Not all signs are external objects (or sounds or odors or events, etc.). Langer says, expressions, e.g., facial expressions (p. 47), and gestures (p. 53) can also be signs. (See how she uses the term, expressions, when discussing Carnap and Russell; p. 79.) A person might have the facial expression of an upward pulled mouth with teeth partially exposed. Or make a gesture with the hand. Expressions and gestures are, for Langer, free signs, in the sense that they do not come with pre-determined referents. By Langer's argument, I would, with the same logic, argue that "feelings" (emotions) can be signs. (P. 47.) The organism can associate those free feeling-signs with whatever referent it wishes. In this freedom of assignment lies the essence of play with signs that allows signs to become symbols.
Emotions have evaluative function in the lower brain. When humans see a face or body type and posture, the lower brain evaluates what it sees as hostile or hateful or friendly, etc. This evaluation is prior to analysis using logic and prior to language treatment of the image. Emotions are therefore signs, in Langer's theory, pointing to behaviorial responses. Today, studies have shown that emotion reaction is to generalized (rather than specific) facial and bodily contortions and arrangements. Our brain can identify a friendly smile in a round, white face with lots of hair on the head, as well as an oblong, black face with little hair on top, etc. In Langer's view, this generalized ability to read faces is reading abstractions. Further, the emotions are pointing to future behavior on the part of the persons whose face and body are being viewed and to future response to the emotion on the part of the viewer. These characteristics would make emotions symbolic in function rather than signs for pointing (see below).
Signs have special characteristics that distinguish them from symbols. In nonhuman animals:
- Signs are specific, not general. The sign itself is not abstract. It is a concrete bell.
- A sign refers to a specific, concrete referent. The bell is a sign pointing to concrete food of the sort with which the dog is familiar (or to which it innately responses when it smells it).
- Signs point to objects or conditions that are present (not elsewhere, or future or past [this is ambiguous in Langer]).
- Signs do not point to abstractions, that is, signs do not point to ideas.
- Signs provoke behavior. (P. 36.)
- Animals "do not distinguish between natural signs and artificial or fortuitous signs" (p. 59)
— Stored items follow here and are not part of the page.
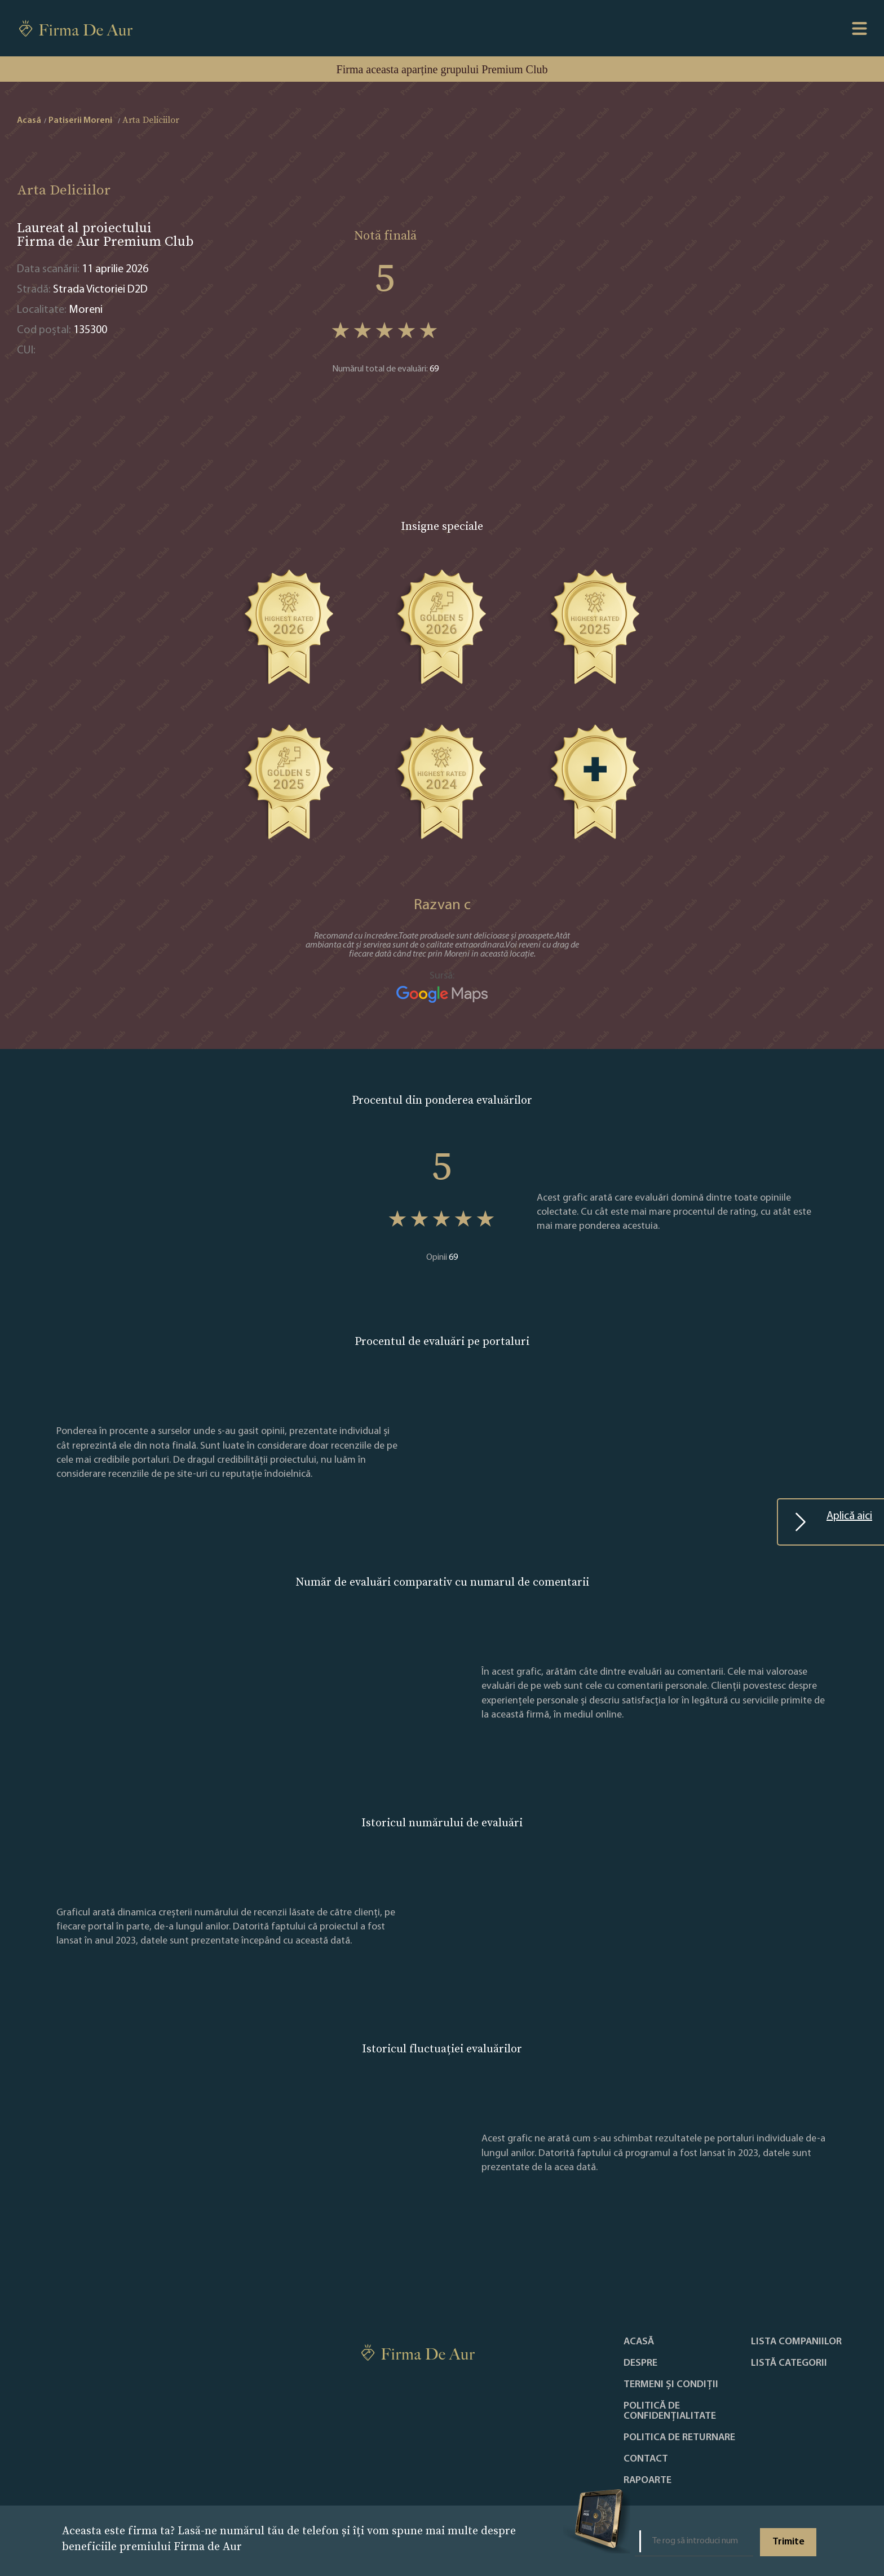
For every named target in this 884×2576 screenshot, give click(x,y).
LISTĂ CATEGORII (789, 2363)
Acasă (639, 2342)
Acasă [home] (29, 120)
- Words cannot be signs for animals; presumably Langer means that words, as arrangements of sound, can be signs (just as the wind could be) for animals; but words, as bearing language meaning, cannot.
Among humans, signs take on different capabilities.
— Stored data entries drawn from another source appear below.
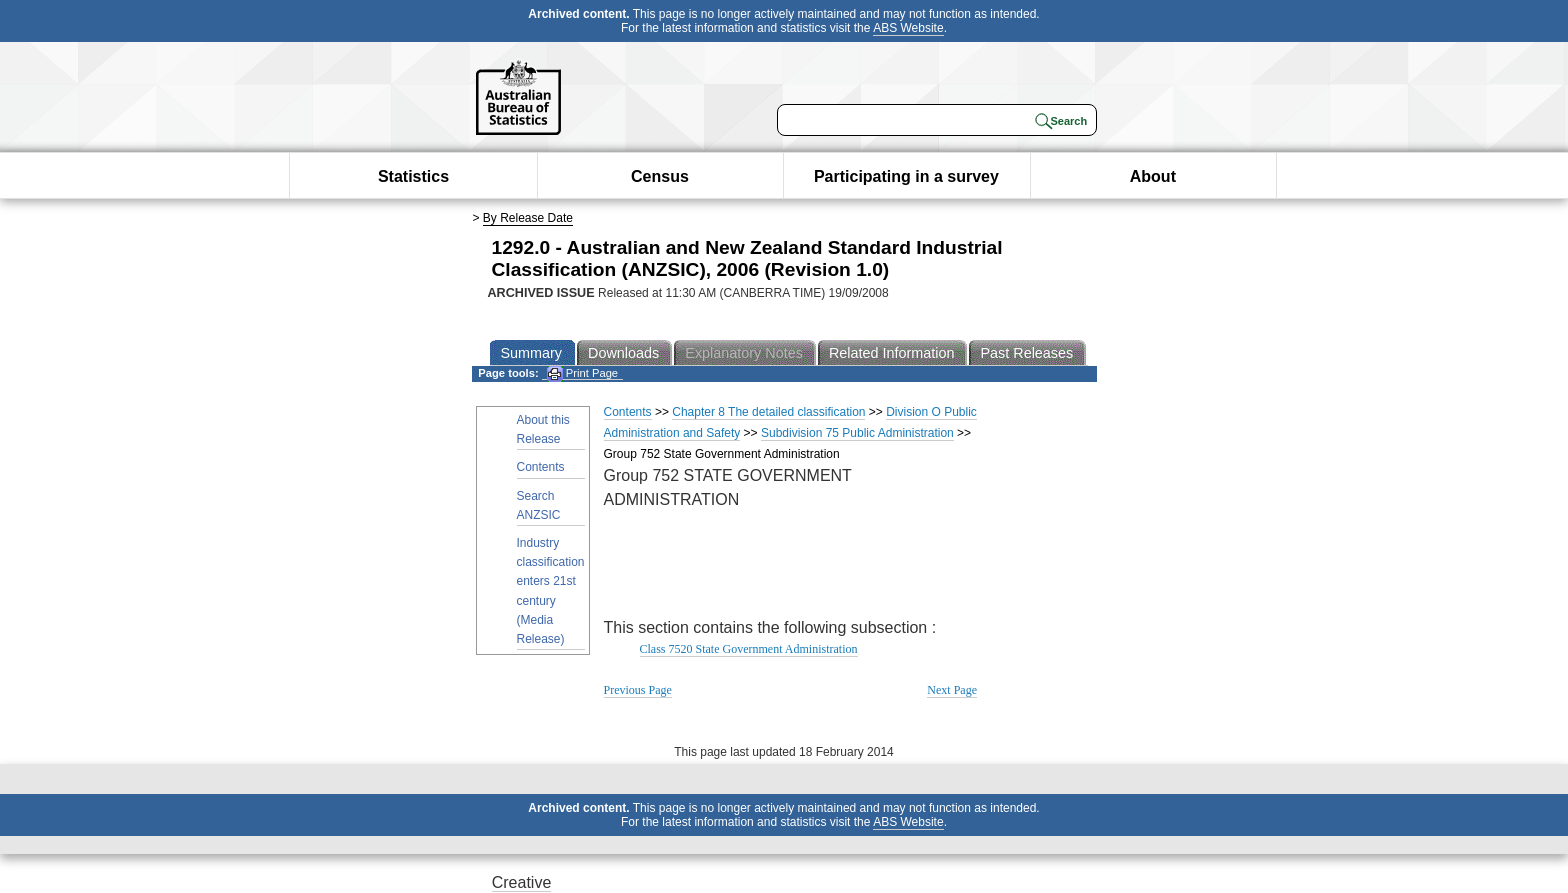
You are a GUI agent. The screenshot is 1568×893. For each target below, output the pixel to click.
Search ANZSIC (539, 505)
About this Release (543, 429)
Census (660, 176)
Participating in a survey (906, 176)
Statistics (413, 176)
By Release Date (528, 218)
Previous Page (638, 690)
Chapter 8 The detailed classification (768, 412)
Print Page (582, 373)
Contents (541, 467)
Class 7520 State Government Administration (749, 649)
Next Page (952, 690)
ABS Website (908, 28)
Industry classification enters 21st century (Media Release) (551, 591)
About (1153, 176)
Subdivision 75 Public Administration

- Signs are used to "represent" things (p. 37), not simply to point to ("indicate") them.
- Signs can refer to things past, present, and future (p.58).
- Signs can refer to things, events, and conditions (p. 58).
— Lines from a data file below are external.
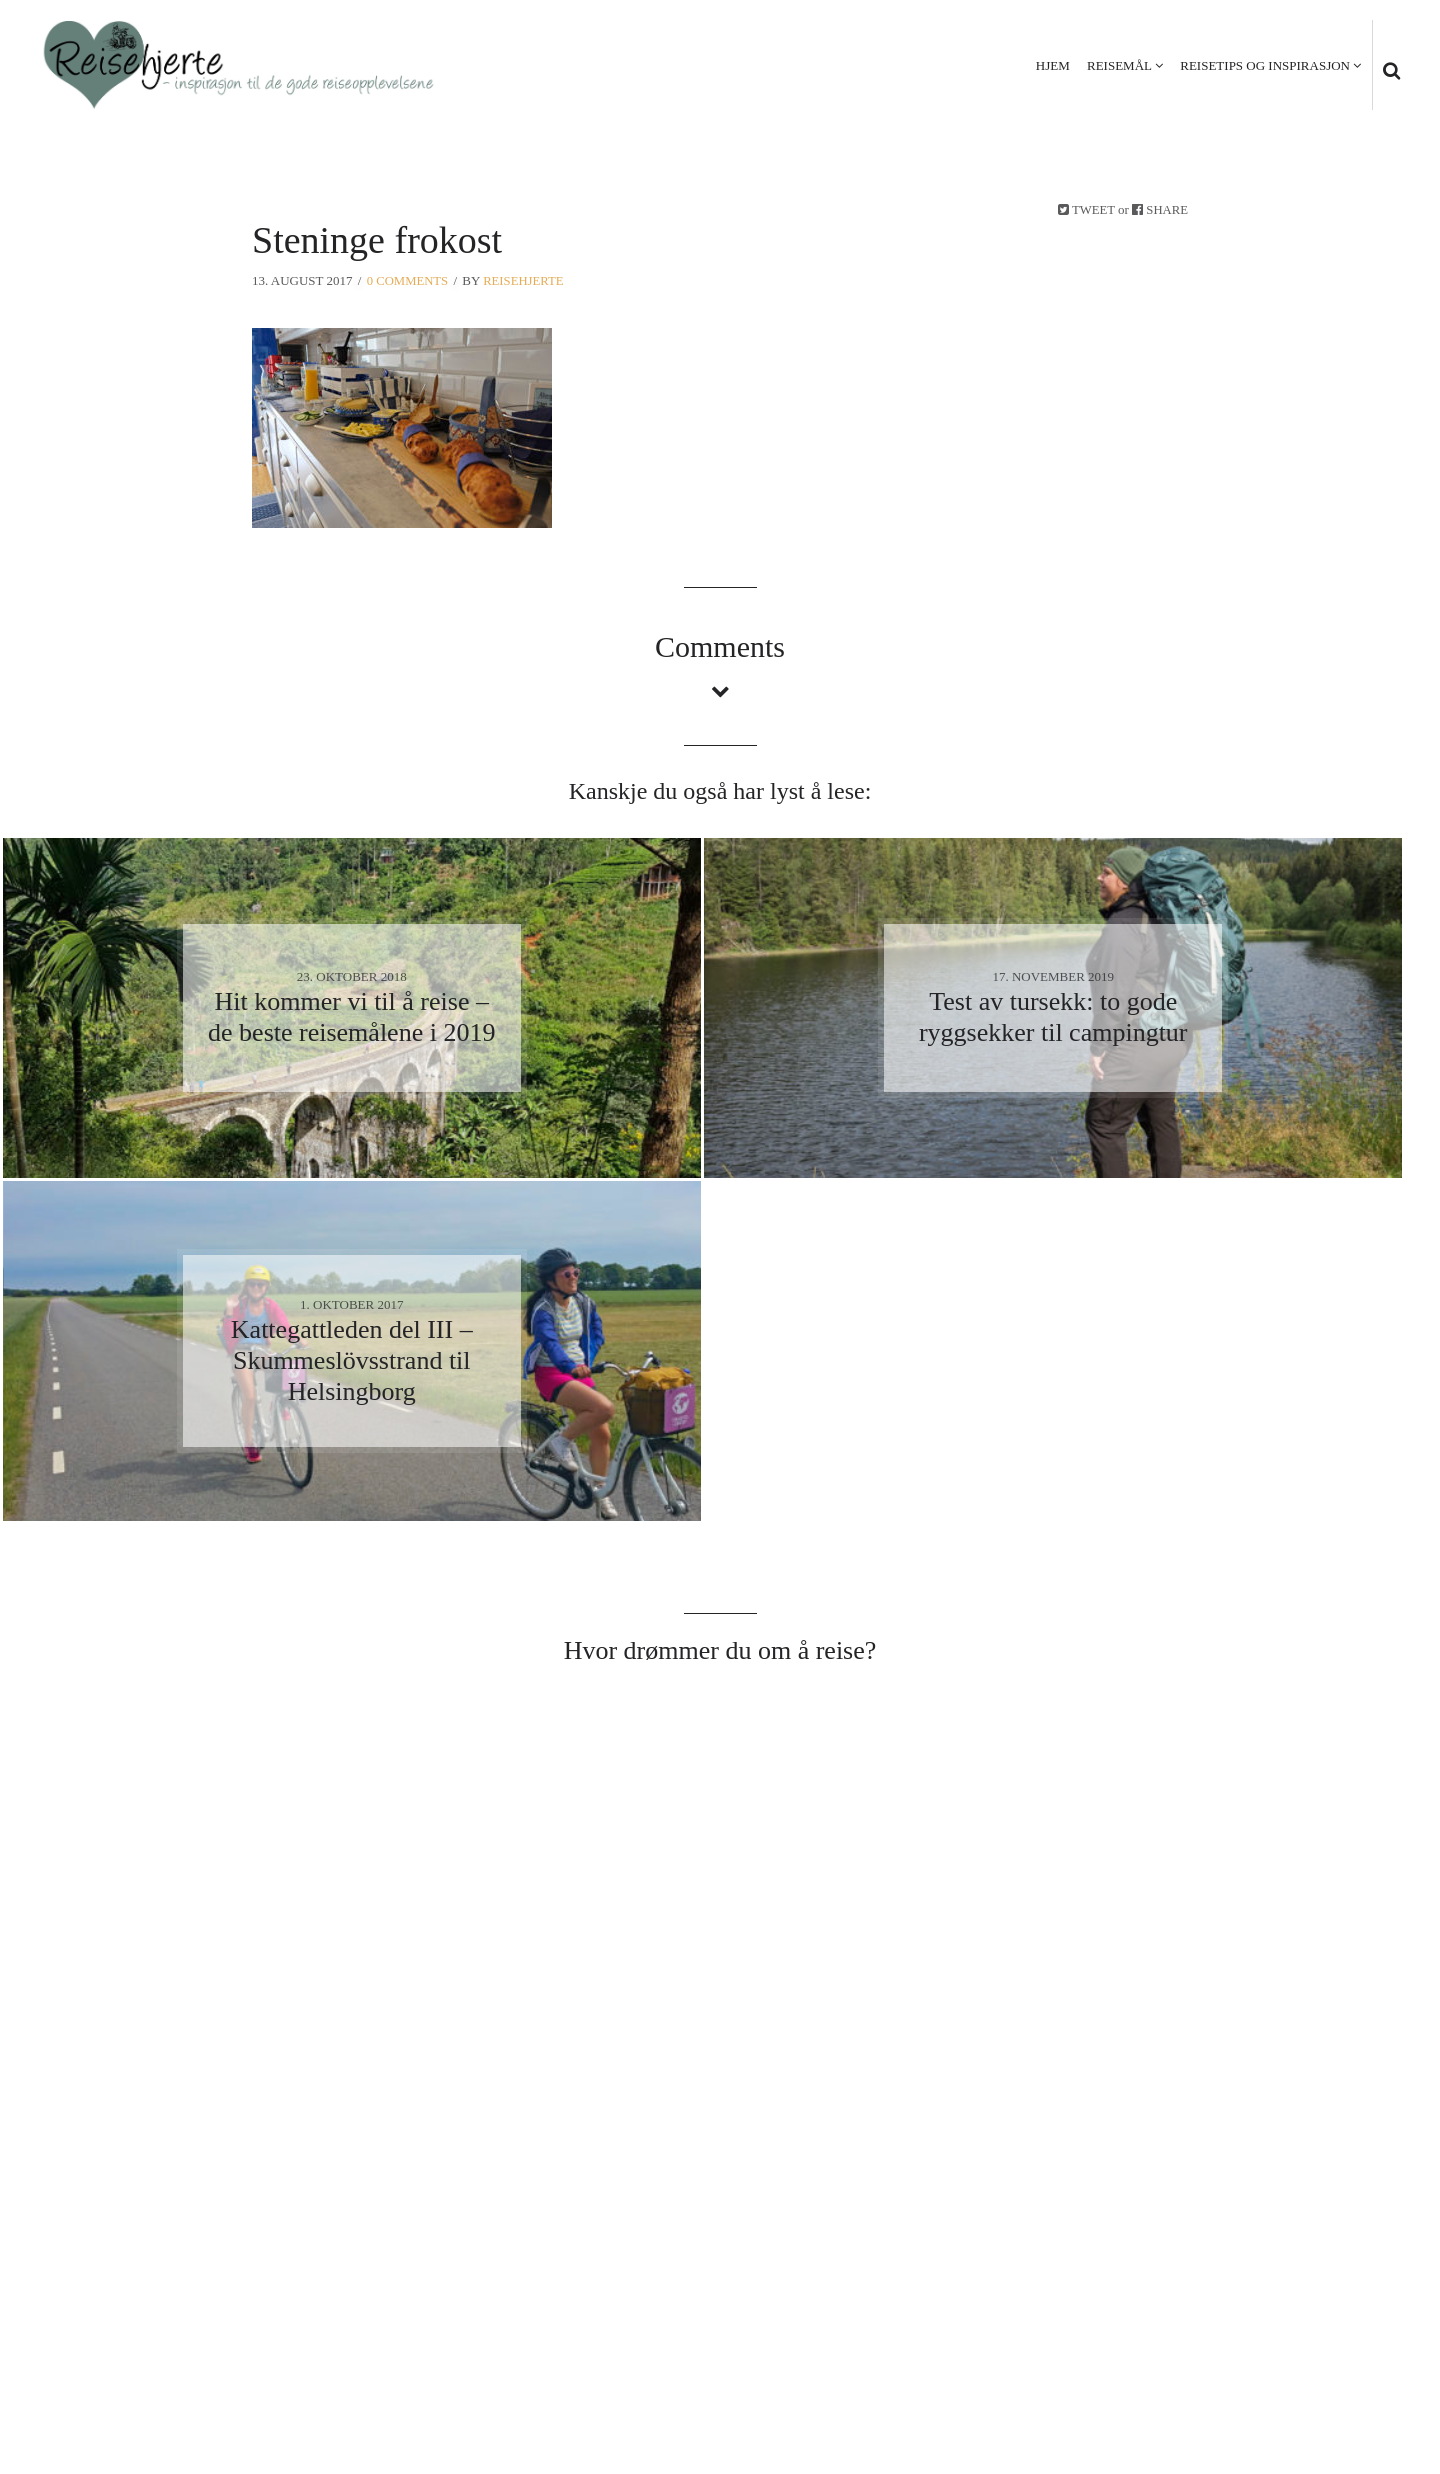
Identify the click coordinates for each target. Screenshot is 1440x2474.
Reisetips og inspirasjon (1264, 65)
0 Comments (408, 280)
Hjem (1052, 65)
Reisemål (1118, 65)
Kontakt (1361, 2357)
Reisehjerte (526, 280)
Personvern (1260, 2357)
- Humans distinguish between natural and artificial signs (p. 58-59).
- Signs are guides to practical activities (p. 59).
- Words, as bearers of language meaning, can be signs.
When Langer discusses signs as so used by humans, she says they are "signs" (putting the word in quotation marks), or " 'substitute signs' " (putting the term in single quotation marks--quoting someone else?), that is, not really signs at all, but symbols.
Signs (along with symbols) have meaning. Regarding signs, the meaning of a sign is its meaning to some other organism and is the referent of the sign. (Pp. 36-37, 55, 56-57.) Meaning is a function of signs, not a property or quality of them (pp. 56-57).
Objects, events, conditions, etc., have significance as they are signs (or symbols).(Pp. 58-59.)
Experience is the product of prior-existing signs (and/or symbols). (Langer made this point as a remark and I can't find the page reference! P. 60?) In this sense, experience is what we have learned, as signs and symbols are the basis for all learning.